Accord encadrant les relations individuelles de travail
du 18 janvier 2024
ENTRE
Renault s.a.s., ACI Villeurbanne, Alpine Cars, Alpine Racing, Ampere SAS, Ampere Cléon, Ampere Electricity, Ampere Software Technology, Manufacture Alpine Dieppe, Qstomize, Sofrastock International et Société de Véhicules Automobiles de Batilly
Représentées par M. XX Directeur des Ressources Humaines France
ET
Les organisations syndicales ci-dessous :
C.F.D.T. représentée par MXX
C.G.T. représentée par M. XX
C.F.E./C.G.C. représentée par M. XX
F.O. représentée par M. XX
PREAMBULE
Dans la volonté d’accompagner la transformation de Renault Group ainsi que la mise en œuvre, à compter du 1er janvier 2024, de la nouvelle convention collective de Branche de la Métallurgie, un accord de méthode a été conclu en juillet 2022, afin d’encadrer la négociation d’un Socle Social Commun au sein de Renault Group en France. Ce projet comportait différents champs de négociation, dont celui intitulé « Relations individuelles et organisation de travail ». Conformément aux engagements pris, la direction a convié les Organisations Syndicales Représentatives (OSR) à un Groupe de Réflexion Paritaire (GRP) au mois de novembre 2023 afin de leur présenter une étude exhaustive des droits existants actuellement dans chaque société du Socle Social Commun, en matière de relations individuelles de travail. Lors de ce GRP, il a été fait le constat :
De l’existence de droits qui sont dans leur principe assez homogènes mais différents dans leur quantum entre les entreprises dépendant de la convention collective de la Métallurgie ;
D’écarts de pratique plus importants entre les sociétés relevant de la convention précitée et celles n’en relevant pas.

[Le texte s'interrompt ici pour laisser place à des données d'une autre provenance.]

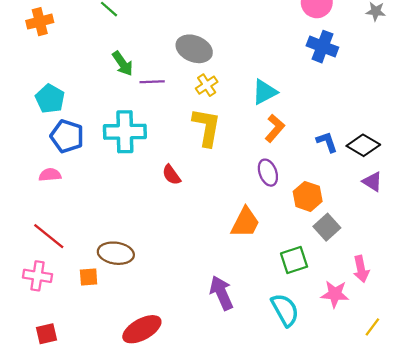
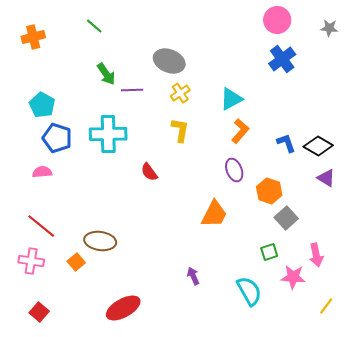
blue cross: (322, 47) -> (282, 59), turned 32
yellow L-shape: (207, 127) -> (180, 130), size x0.7
green square: (294, 260) -> (269, 252), moved, size x0.7
orange square: (89, 277) -> (76, 262), turned -36
purple arrow: (221, 293) -> (193, 276), size x0.6
red square: (47, 334) -> (39, 312), turned -36

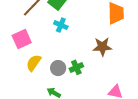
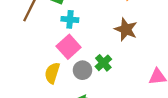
pink square: (22, 39) -> (69, 47), moved
brown star: (102, 47) -> (126, 29), turned -30

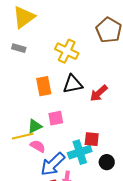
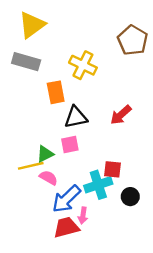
gray rectangle: (19, 48) -> (26, 62), size x1.6
black triangle: (73, 84) -> (76, 117), moved
orange rectangle: (44, 86) -> (56, 92), moved

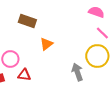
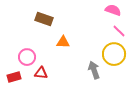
orange triangle: (46, 44) -> (63, 42), turned 40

Compte tenu de la nécessité de prévoir rapidement de nouvelles mesures pour les Salariés des entreprises de la branche Métallurgie en vue de l’entrée en vigueur de la nouvelle convention collective, il a été fait le choix d’ouvrir la présente négociation en intégrant, à ce stade, les seules entreprises du Socle Social Commun relevant de ladite convention. Les parties sont convenues que pour les autres sociétés du Socle Social Commun pourront engager des discussions afin d’étudier la faisabilité d’une convergence avec les mesures du présent accord. C’est dans ce contexte que des réunions de négociation se sont tenues, le 23 novembre et le 6 décembre dernier. L’ambition a été de créer au bénéfice des Salariés concernés des droits en début, en cours et en fin de carrière guidés par les principes directeurs suivants :
Avoir des droits homogènes, à la fois entre les entités du périmètre du présent accord mais également entre les statuts,
Maintenir ou ouvrir des droits utiles aux Salariés dans leur quotidien de travail et également, leur permettre une meilleure adéquation vie professionnelle et personnelle,
Prévoir des règles simples, lisibles et accessibles à tous.
Sommaire
TOC \o "1-4" \h \z \u Chapitre 1 – Définition de l’Ancienneté et congés supplémentaires PAGEREF _Toc155947755 \h 4
Article 1.1 – Définition de l’ancienneté PAGEREF _Toc155947756 \h 4
Chapitre 1 – Définition de l’Ancienneté et congés supplémentaires liés à l’ancienneté
Lors du GRP du mois de novembre dernier, il a été observé que l’ancienneté était définie différemment d’une société à l’autre. Le même constat a été fait concernant les congés d’ancienneté qui sont en plus alloués de manière différenciée en fonction du statut des Salariés. Suivant les principes directeurs de simplicité qui ont guidé cette négociation et dans la philosophie d’homogénéisation qui préside à la constitution du Socle Social commun, les parties sont convenues que les Salariés du périmètre devaient bénéficier d’une définition unique de l’ancienneté ainsi que de la même attribution de jours de congés d’ancienneté.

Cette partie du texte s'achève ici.